Please repeat exactly the lines from the one containing "Props, Tools and Useful Extras" through the last line of the records below, leaving out any pictures.

- [Stored data entries]:
..........
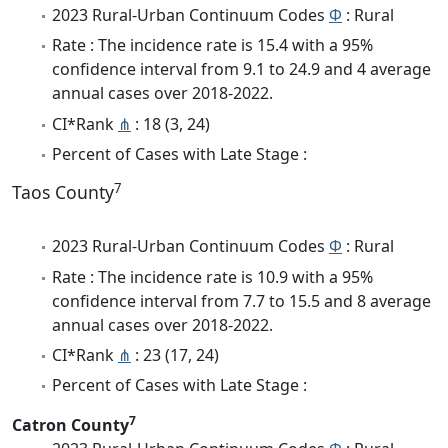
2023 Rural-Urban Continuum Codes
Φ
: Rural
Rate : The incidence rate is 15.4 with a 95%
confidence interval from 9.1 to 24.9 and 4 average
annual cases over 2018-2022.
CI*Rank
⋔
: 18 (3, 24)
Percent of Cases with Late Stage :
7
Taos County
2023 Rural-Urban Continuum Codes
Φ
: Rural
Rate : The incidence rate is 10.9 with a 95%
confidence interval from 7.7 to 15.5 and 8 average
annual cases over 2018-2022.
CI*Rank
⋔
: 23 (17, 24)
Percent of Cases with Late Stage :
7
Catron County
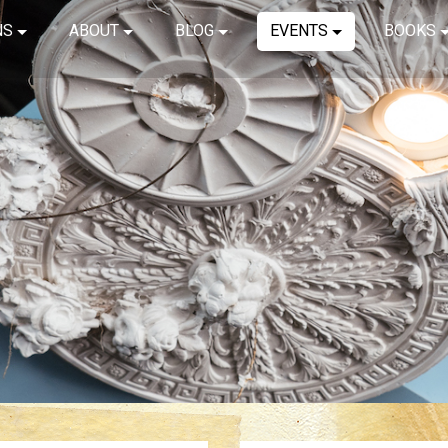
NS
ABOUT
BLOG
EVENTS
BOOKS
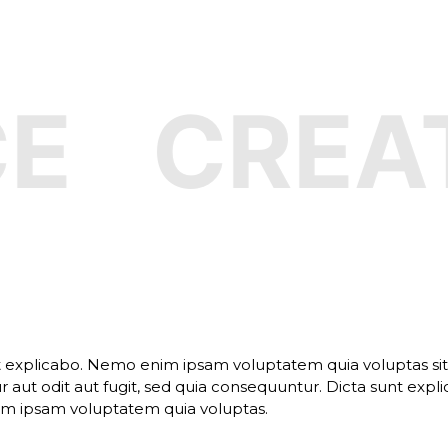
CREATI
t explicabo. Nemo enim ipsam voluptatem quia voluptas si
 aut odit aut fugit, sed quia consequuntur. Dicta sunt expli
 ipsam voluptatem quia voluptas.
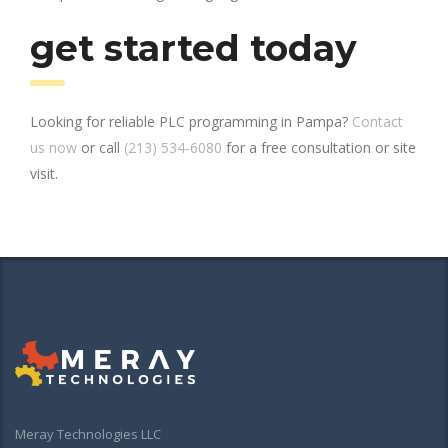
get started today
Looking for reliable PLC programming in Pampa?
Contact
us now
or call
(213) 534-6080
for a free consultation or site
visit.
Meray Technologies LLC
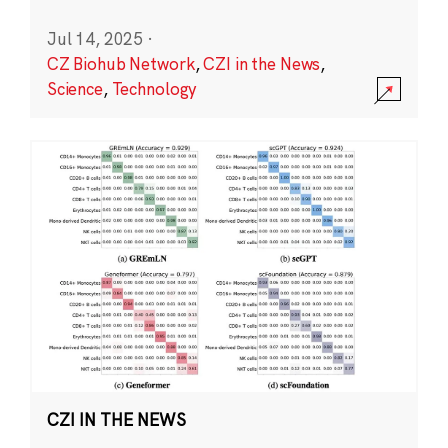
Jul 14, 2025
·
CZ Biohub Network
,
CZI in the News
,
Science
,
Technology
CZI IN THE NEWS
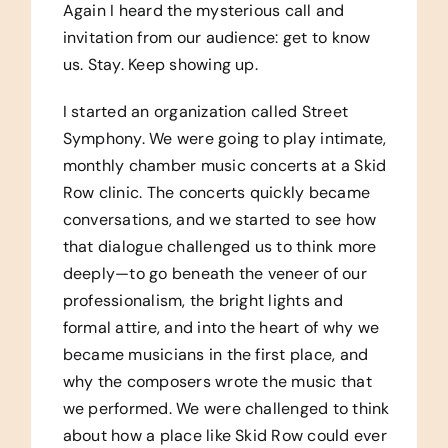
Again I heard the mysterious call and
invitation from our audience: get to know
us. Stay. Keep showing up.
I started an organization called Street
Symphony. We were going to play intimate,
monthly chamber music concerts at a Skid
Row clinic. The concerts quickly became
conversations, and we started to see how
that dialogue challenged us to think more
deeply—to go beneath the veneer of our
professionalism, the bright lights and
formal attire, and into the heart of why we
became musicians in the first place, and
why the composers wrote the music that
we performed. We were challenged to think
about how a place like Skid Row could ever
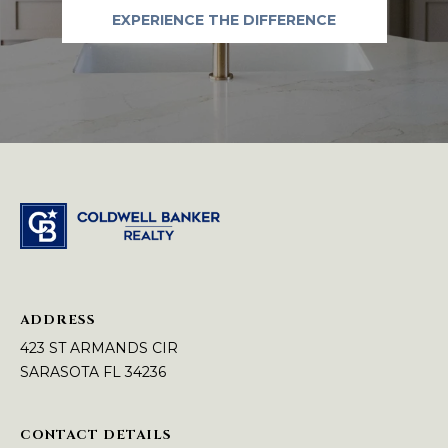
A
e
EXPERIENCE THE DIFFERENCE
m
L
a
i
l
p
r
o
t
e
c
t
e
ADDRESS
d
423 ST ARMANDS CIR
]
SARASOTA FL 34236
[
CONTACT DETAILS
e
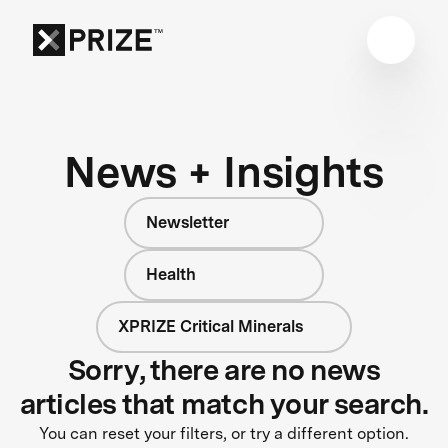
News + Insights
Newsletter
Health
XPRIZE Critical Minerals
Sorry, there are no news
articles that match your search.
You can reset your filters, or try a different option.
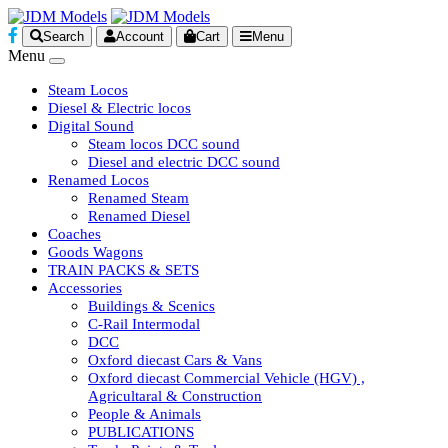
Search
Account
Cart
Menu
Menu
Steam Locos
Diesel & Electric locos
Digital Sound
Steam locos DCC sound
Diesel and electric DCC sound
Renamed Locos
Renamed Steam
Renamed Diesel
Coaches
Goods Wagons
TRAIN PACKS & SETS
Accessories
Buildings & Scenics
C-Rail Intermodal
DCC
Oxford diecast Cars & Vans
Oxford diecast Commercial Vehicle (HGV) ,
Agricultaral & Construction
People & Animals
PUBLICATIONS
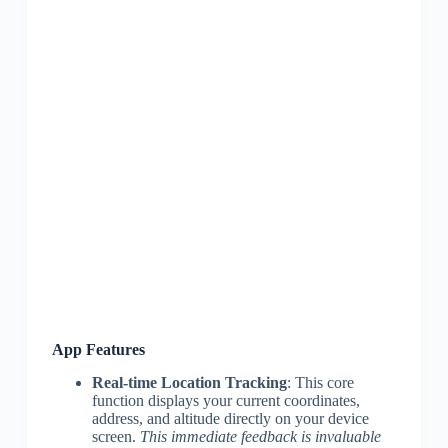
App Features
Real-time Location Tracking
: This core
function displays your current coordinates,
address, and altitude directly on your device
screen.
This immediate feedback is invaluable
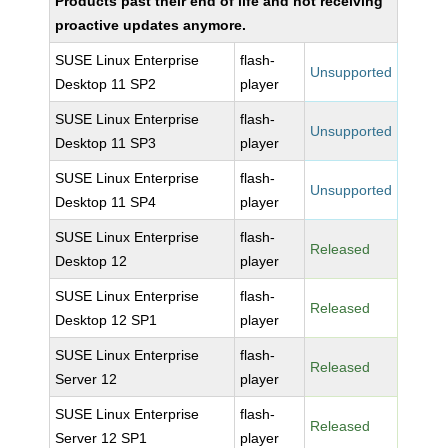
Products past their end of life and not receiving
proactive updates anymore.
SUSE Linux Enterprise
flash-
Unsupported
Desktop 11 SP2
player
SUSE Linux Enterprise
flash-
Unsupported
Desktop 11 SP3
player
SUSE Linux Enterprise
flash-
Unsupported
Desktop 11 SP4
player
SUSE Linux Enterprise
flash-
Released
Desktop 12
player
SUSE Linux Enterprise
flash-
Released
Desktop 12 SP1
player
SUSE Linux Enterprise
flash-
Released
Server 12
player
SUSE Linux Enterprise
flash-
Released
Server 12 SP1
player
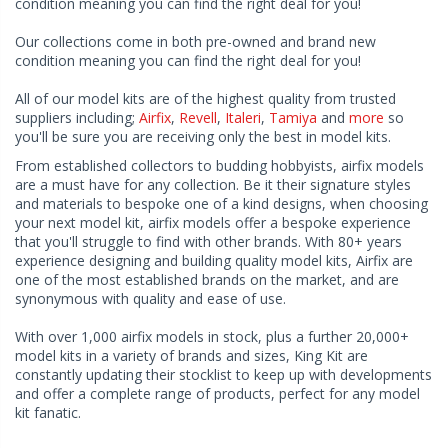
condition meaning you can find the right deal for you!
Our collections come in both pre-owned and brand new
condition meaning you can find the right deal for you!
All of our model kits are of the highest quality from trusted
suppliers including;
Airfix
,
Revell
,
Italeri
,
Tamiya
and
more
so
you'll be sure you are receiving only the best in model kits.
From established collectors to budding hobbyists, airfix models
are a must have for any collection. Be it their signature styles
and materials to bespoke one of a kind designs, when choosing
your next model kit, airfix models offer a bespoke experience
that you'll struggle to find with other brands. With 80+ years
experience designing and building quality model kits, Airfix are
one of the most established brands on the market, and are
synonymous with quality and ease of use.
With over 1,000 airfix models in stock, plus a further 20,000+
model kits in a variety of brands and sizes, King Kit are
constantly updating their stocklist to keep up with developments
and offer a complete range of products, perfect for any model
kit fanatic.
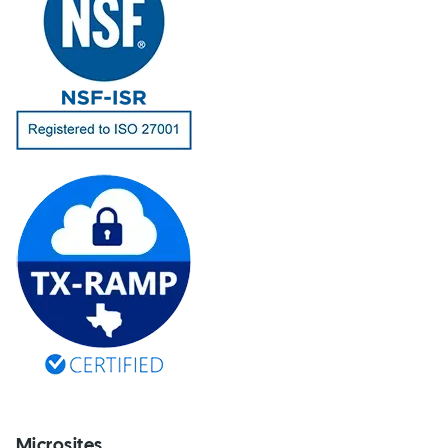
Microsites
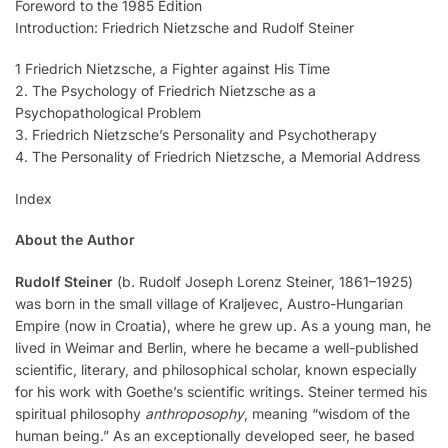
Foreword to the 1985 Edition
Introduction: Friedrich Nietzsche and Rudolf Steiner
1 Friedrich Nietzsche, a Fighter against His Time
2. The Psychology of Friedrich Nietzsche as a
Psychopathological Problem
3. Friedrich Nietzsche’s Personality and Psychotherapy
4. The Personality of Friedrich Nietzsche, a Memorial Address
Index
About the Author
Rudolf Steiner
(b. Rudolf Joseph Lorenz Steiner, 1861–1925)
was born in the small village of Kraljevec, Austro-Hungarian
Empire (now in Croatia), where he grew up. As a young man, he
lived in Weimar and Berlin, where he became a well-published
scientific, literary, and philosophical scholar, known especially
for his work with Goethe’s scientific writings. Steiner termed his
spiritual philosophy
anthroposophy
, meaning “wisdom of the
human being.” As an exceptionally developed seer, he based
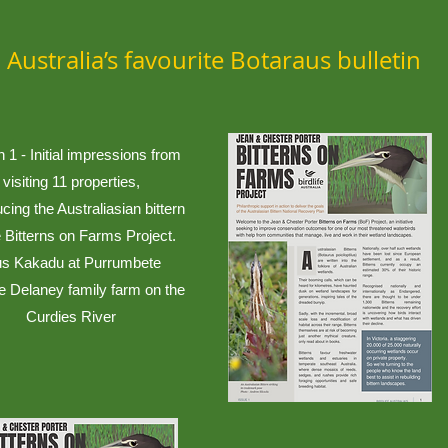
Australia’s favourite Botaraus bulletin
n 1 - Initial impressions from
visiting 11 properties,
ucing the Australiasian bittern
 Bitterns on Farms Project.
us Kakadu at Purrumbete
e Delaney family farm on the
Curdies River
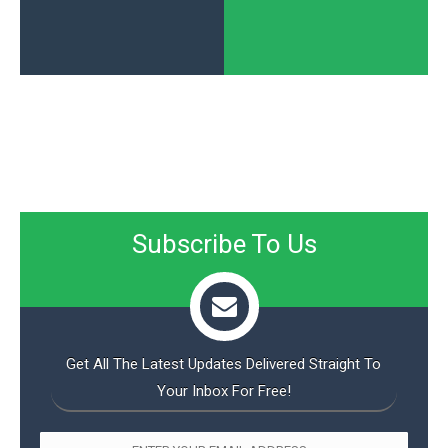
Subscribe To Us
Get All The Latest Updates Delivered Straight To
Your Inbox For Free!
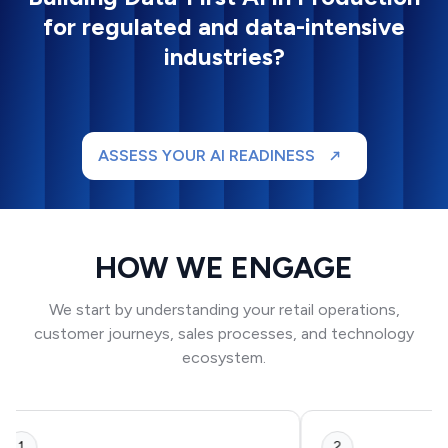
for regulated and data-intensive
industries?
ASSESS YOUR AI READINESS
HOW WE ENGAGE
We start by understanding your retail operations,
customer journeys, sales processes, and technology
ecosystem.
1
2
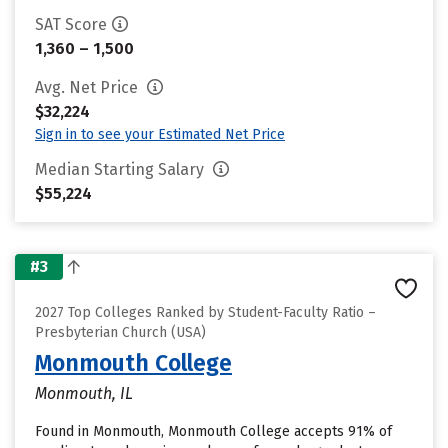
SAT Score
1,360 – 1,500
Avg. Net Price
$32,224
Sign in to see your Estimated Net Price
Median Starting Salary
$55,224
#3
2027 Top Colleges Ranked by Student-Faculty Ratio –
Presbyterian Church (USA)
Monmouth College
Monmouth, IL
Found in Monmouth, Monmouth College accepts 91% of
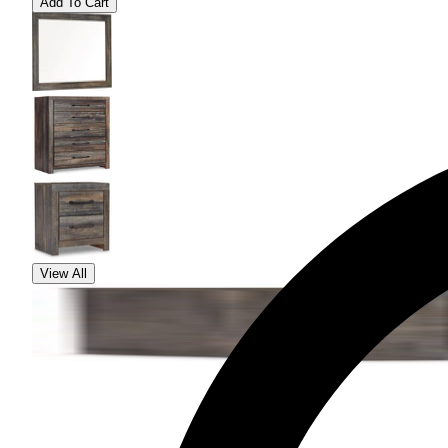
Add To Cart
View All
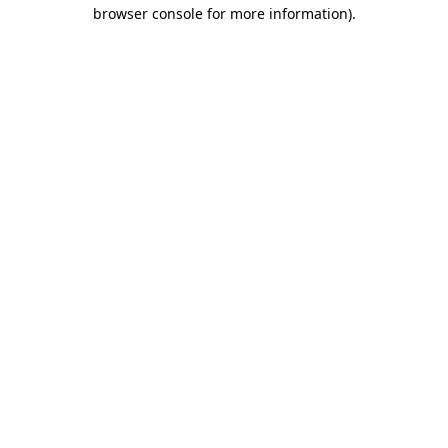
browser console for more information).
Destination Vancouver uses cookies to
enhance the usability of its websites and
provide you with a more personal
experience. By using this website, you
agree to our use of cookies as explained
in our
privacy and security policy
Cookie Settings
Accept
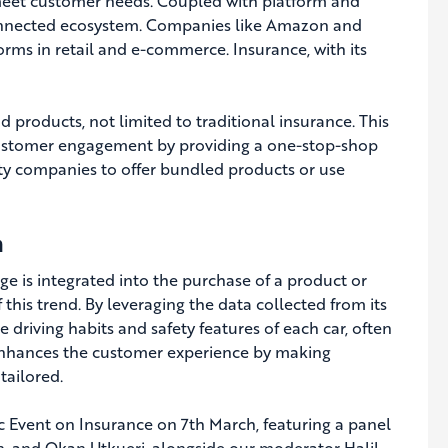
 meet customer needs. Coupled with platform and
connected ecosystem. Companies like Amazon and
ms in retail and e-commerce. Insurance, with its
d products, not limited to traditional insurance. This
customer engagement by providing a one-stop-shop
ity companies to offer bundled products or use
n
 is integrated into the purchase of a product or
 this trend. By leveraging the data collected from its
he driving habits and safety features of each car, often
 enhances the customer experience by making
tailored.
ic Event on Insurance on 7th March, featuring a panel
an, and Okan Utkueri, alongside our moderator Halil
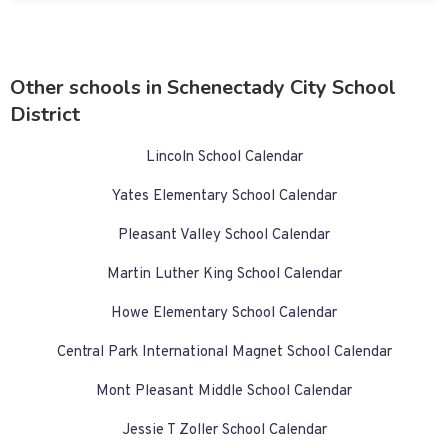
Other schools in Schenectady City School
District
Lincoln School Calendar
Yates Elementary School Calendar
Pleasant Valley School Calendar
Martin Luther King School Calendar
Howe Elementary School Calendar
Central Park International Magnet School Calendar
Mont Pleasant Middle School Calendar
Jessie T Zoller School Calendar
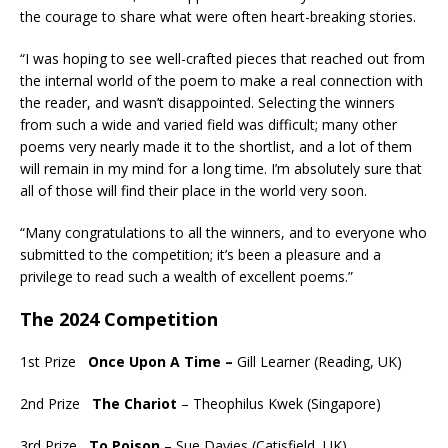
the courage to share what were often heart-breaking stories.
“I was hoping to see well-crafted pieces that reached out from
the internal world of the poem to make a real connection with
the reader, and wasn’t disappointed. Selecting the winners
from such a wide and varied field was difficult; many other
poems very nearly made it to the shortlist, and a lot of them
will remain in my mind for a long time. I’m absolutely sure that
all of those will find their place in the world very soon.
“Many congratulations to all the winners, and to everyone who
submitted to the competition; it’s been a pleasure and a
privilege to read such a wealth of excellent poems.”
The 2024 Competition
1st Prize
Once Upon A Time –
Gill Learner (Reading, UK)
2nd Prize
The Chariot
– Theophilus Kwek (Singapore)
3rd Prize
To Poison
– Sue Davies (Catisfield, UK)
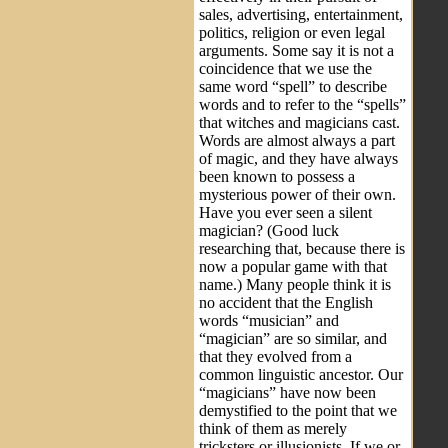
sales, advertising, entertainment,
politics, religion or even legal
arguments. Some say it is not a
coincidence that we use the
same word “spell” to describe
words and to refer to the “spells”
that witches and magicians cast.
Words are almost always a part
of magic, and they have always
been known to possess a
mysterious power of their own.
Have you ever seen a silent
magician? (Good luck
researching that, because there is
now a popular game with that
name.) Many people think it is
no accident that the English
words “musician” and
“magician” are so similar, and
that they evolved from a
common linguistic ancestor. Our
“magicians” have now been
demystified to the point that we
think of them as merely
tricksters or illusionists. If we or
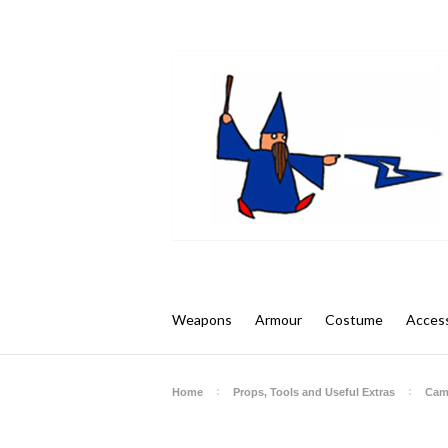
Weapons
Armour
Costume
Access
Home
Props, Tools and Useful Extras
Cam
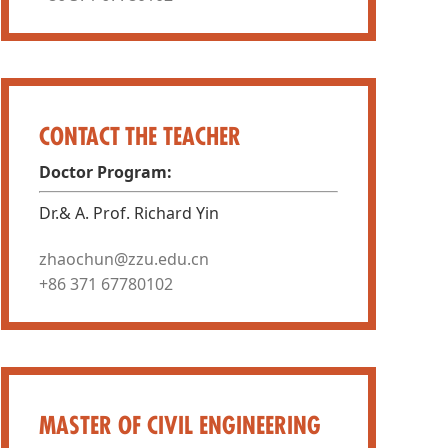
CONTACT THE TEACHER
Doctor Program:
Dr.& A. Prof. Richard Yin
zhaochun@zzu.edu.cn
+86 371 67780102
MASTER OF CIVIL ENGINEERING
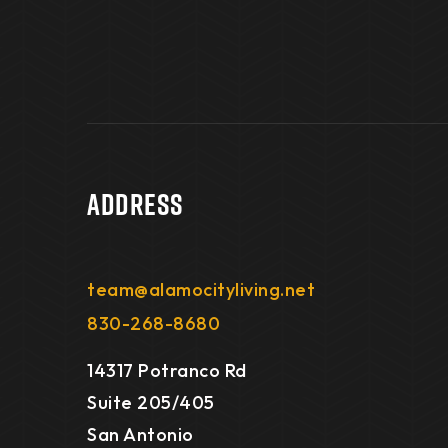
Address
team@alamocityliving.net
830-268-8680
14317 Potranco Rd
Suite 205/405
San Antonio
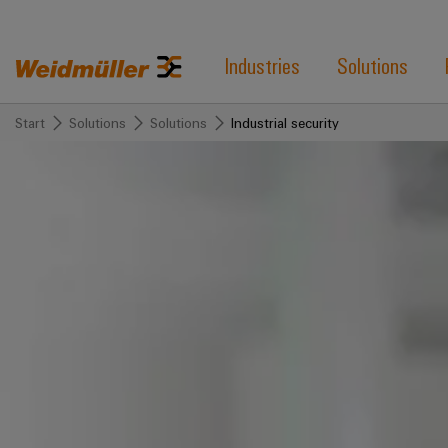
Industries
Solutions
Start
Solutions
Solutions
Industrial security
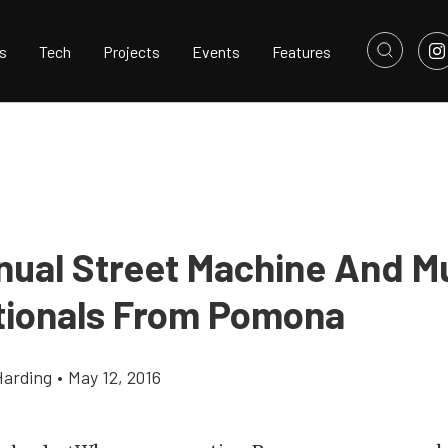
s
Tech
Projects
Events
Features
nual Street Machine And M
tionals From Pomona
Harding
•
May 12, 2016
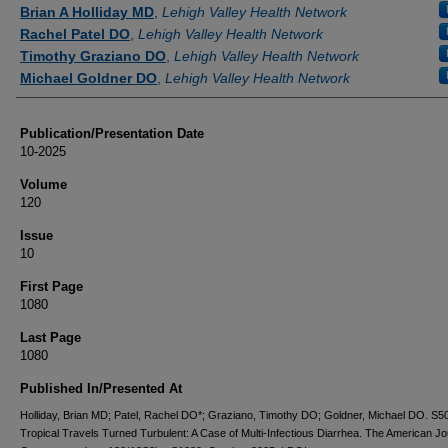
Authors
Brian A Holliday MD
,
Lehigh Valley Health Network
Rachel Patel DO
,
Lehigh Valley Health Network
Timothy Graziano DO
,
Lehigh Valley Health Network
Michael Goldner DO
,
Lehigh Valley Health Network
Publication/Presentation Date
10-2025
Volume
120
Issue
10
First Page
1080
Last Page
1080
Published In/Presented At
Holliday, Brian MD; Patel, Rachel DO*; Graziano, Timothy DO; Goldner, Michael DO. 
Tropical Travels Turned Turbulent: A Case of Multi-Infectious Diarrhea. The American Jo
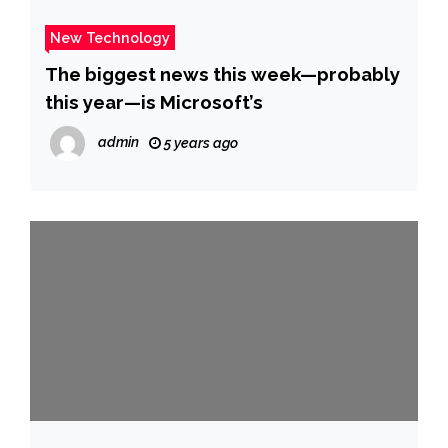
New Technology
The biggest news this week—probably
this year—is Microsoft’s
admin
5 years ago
..........
- [Answer below]:
Props, Tools and Useful Extras
Cam
CONTACT THE TEACHER
Doctor Program:
Dr.& A. Prof. Richard Yin
zhaochun@zzu.edu.cn
+86 371 67780102
MASTER OF CIVIL ENGINEERING
Address
team@alamocityliving.net
830-268-8680
14317 Potranco Rd
Suite 205/405
San Antonio
Industries
Solutions
Start
Solutions
Solutions
Industrial security
s
Tech
Projects
Events
Features
nual Street Machine And M
tionals From Pomona
Harding
•
May 12, 2016
Authors
Brian A Holliday MD
,
Lehigh Valley Health Network
Rachel Patel DO
,
Lehigh Valley Health Network
Timothy Graziano DO
,
Lehigh Valley Health Network
Michael Goldner DO
,
Lehigh Valley Health Network
Publication/Presentation Date
10-2025
Volume
120
Issue
10
First Page
1080
Last Page
1080
Published In/Presented At
Holliday, Brian MD; Patel, Rachel DO*; Graziano, Timothy DO; Goldner, Michael DO. 
Tropical Travels Turned Turbulent: A Case of Multi-Infectious Diarrhea. The American Jo
New Technology
The biggest news this week—probably
this year—is Microsoft’s
admin
5 years ago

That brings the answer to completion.